分组操作(Grouping)
The grouping docs.
Unlike agg, apply’s callable is passed a sub-DataFrame which gives you access to all the columns
In [83]: df = pd.DataFrame({'animal': 'cat dog cat fish dog cat cat'.split(),
....: 'size': list('SSMMMLL'),
....: 'weight': [8, 10, 11, 1, 20, 12, 12],
....: 'adult' : [False] * 5 + [True] * 2}); df
....:
Out[83]:
animal size weight adult
0 cat S 8 False
1 dog S 10 False
2 cat M 11 False
3 fish M 1 False
4 dog M 20 False
5 cat L 12 True
6 cat L 12 True
#List the size of the animals with the highest weight.
In [84]: df.groupby('animal').apply(lambda subf: subf['size'][subf['weight'].idxmax()])
Out[84]:
animal
cat L
dog M
fish M
dtype: object
In [85]: gb = df.groupby(['animal'])
In [86]: gb.get_group('cat')
Out[86]:
animal size weight adult
0 cat S 8 False
2 cat M 11 False
5 cat L 12 True
6 cat L 12 True
Apply to different items in a group
In [87]: def GrowUp(x):
....: avg_weight = sum(x[x['size'] == 'S'].weight * 1.5)
....: avg_weight += sum(x[x['size'] == 'M'].weight * 1.25)
....: avg_weight += sum(x[x['size'] == 'L'].weight)

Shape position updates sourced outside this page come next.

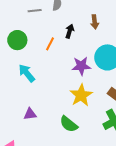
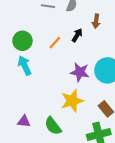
brown arrow: (95, 22) -> (96, 21), moved
green circle: (17, 40) -> (22, 41), moved
purple triangle: (30, 114) -> (24, 121), moved

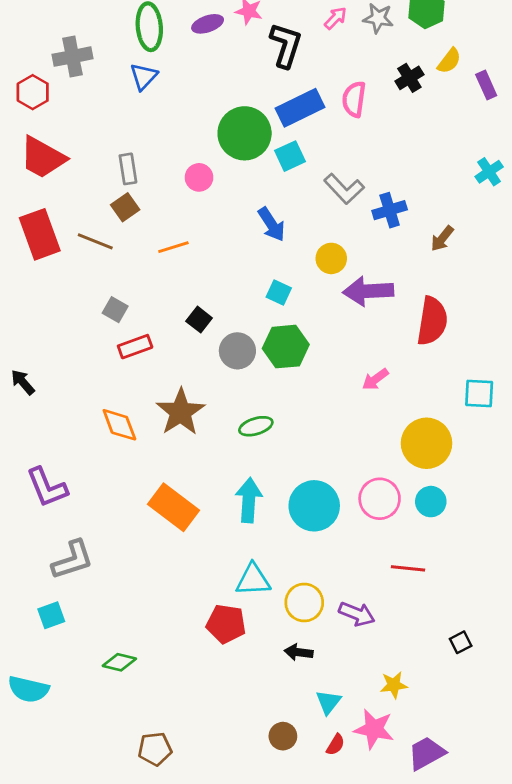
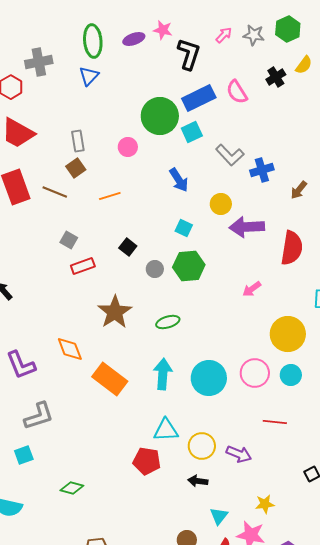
pink semicircle: (354, 99) -> (237, 92), turned -40
gray circle: (237, 351) -> (155, 269), size x0.7
orange diamond: (119, 425) -> (70, 349), moved

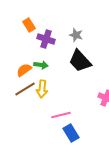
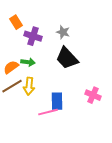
blue rectangle: (71, 133) -> (57, 101), moved, turned 30

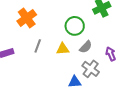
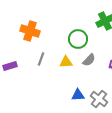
orange cross: (27, 18) -> (30, 31), turned -36
gray cross: (91, 69) -> (99, 99), moved

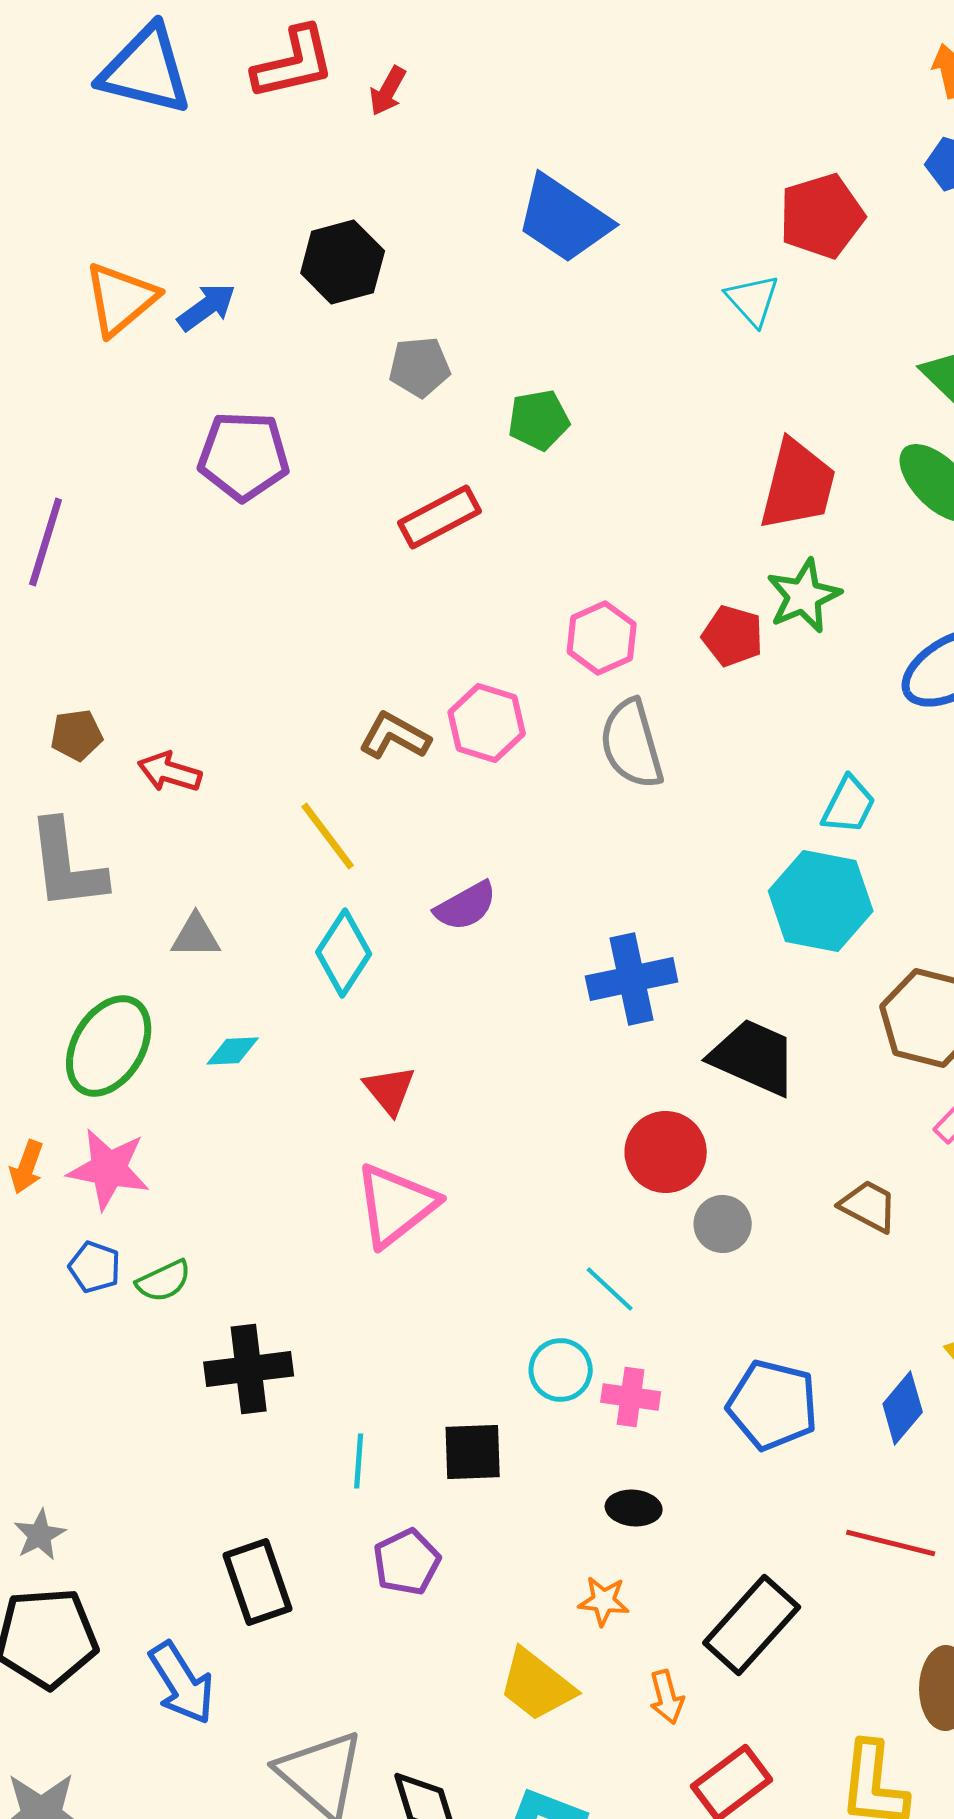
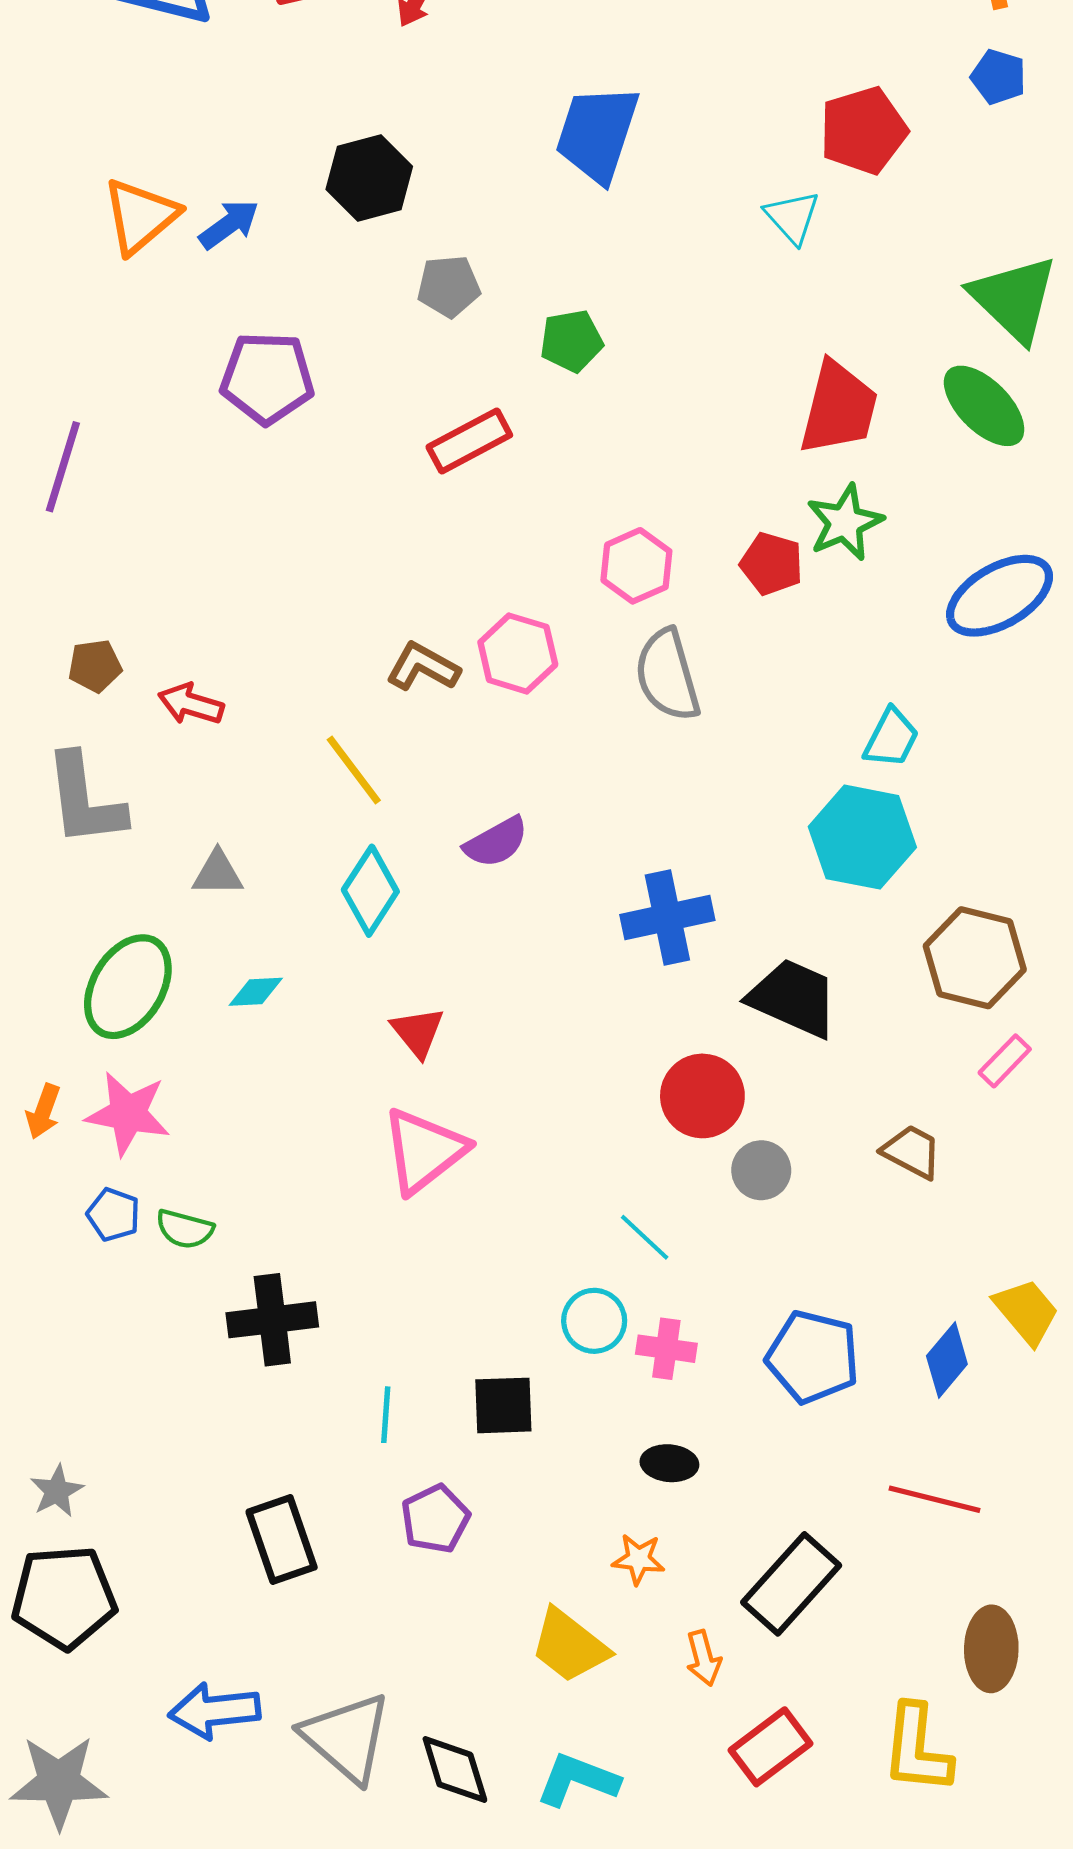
blue trapezoid: (564, 219) -> (597, 134), turned 74
green semicircle: (164, 1281) -> (185, 1229), turned 40
blue arrow: (182, 1683) -> (215, 1711), moved, turned 116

....: avg_weight /= len(x)
....: return pd.Series(['L',avg_weight,True], index=['size', 'weight', 'adult'])
....:
In [88]: expected_df = gb.apply(GrowUp)
In [89]: expected_df
Out[89]:
size weight adult
animal
cat L 12.4375 True
dog L 20.0000 True
fish L 1.2500 True
In [90]: S = pd.Series([i / 100.0 for i in range(1,11)])
In [91]: def CumRet(x,y):
....: return x * (1 + y)
....:
In [92]: def Red(x):
....: return functools.reduce(CumRet,x,1.0)
....:
In [93]: S.expanding().apply(Red, raw=True)
Out[93]:
0 1.010000
1 1.030200
2 1.061106
3 1.103550
4 1.158728
5 1.228251
6 1.314229
7 1.419367
8 1.547110
9 1.701821
dtype: float64
Replacing some values with mean of the rest of a group
In [94]: df = pd.DataFrame({'A' : [1, 1, 2, 2], 'B' : [1, -1, 1, 2]})

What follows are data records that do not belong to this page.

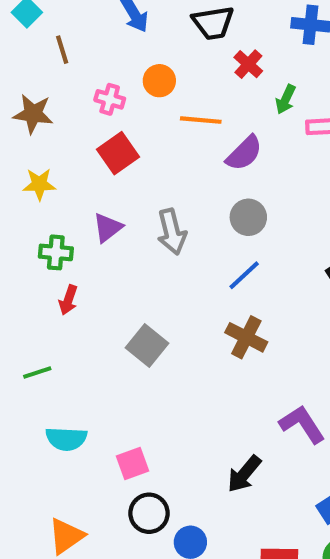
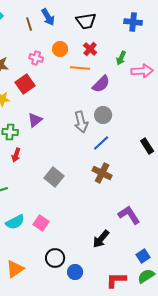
brown line: (62, 50) -> (29, 24), moved
red cross: (248, 64) -> (90, 49), moved
red square: (118, 153) -> (25, 84), moved
gray arrow: (172, 232) -> (81, 122), moved
cyan semicircle: (66, 439) -> (15, 222), turned -30
pink square: (132, 464) -> (41, 223), moved, turned -35

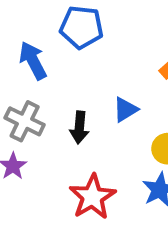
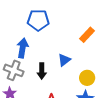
blue arrow: (33, 61) -> (23, 48), moved, turned 42

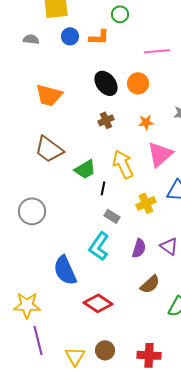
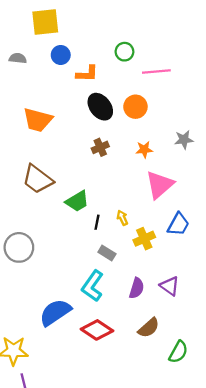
green circle: (120, 14) -> (124, 52), moved
orange L-shape: (99, 37) -> (87, 74), moved
yellow arrow: (123, 164) -> (122, 218), moved, size x0.5
blue semicircle: (65, 270) -> (55, 312), turned 80
red diamond: (98, 303) -> (97, 330), moved

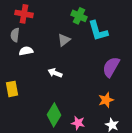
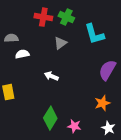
red cross: (24, 14) -> (43, 17), moved
green cross: (79, 16) -> (66, 17), moved
gray semicircle: (15, 35) -> (11, 38), turned 80

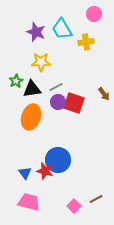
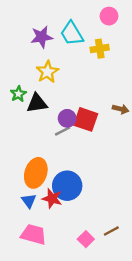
purple star: (36, 32) -> (42, 37), turned -30
yellow star: (41, 62) -> (47, 72), turned -30
gray line: (56, 87) -> (63, 131), moved
brown arrow: (104, 94) -> (121, 109), turned -40
orange ellipse: (31, 117) -> (36, 173), moved

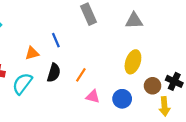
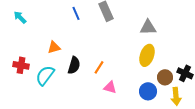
gray triangle: (134, 21) -> (148, 27), moved
blue line: (56, 40) -> (76, 13), moved
blue circle: (122, 99) -> (148, 91), moved

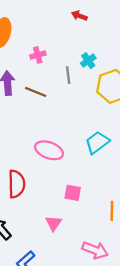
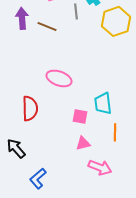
cyan trapezoid: (97, 142) -> (103, 103), moved, turned -60
pink triangle: (54, 223) -> (83, 143), moved, turned 42

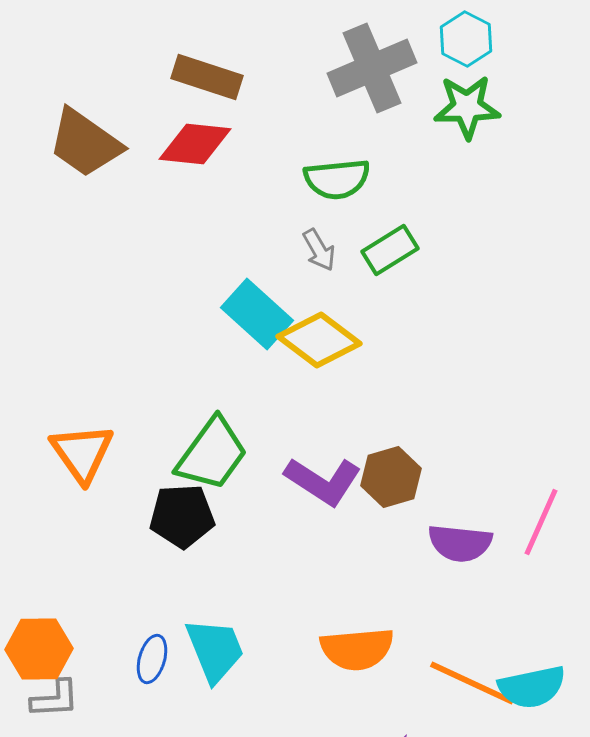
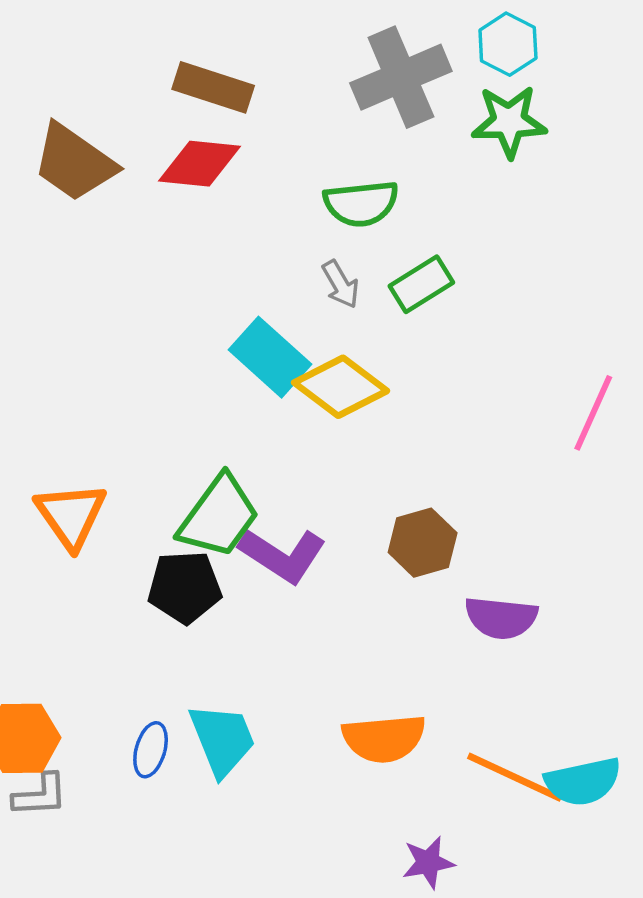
purple L-shape: (323, 481) -> (283, 555), moved
pink line: (541, 522) -> (593, 413), moved

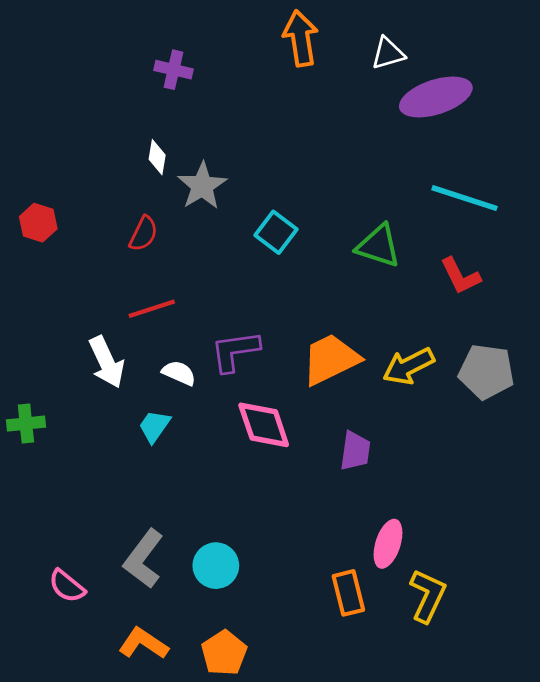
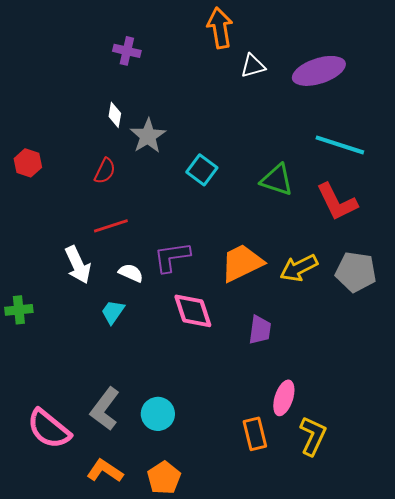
white triangle: (388, 53) -> (253, 66), moved
red L-shape: (460, 276) -> (337, 202), size x1.4
pink semicircle: (67, 586) -> (49, 429), size x1.6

In [95]: gb = df.groupby('A')
In [96]: def replace(g):
....: mask = g < 0
....: g.loc[mask] = g[~mask].mean()
....: return g
....:
In [97]: gb.transform(replace)
Out[97]:
B
0 1.0
1 1.0
2 1.0
3 2.0
Sort groups by aggregated data
In [98]: df = pd.DataFrame({'code': ['foo', 'bar', 'baz'] * 2,
....: 'data': [0.16, -0.21, 0.33, 0.45, -0.59, 0.62],
....: 'flag': [False, True] * 3})
....:
In [99]: code_groups = df.groupby('code')
In [100]: agg_n_sort_order = code_groups[['data']].transform(sum).sort_values(by='data')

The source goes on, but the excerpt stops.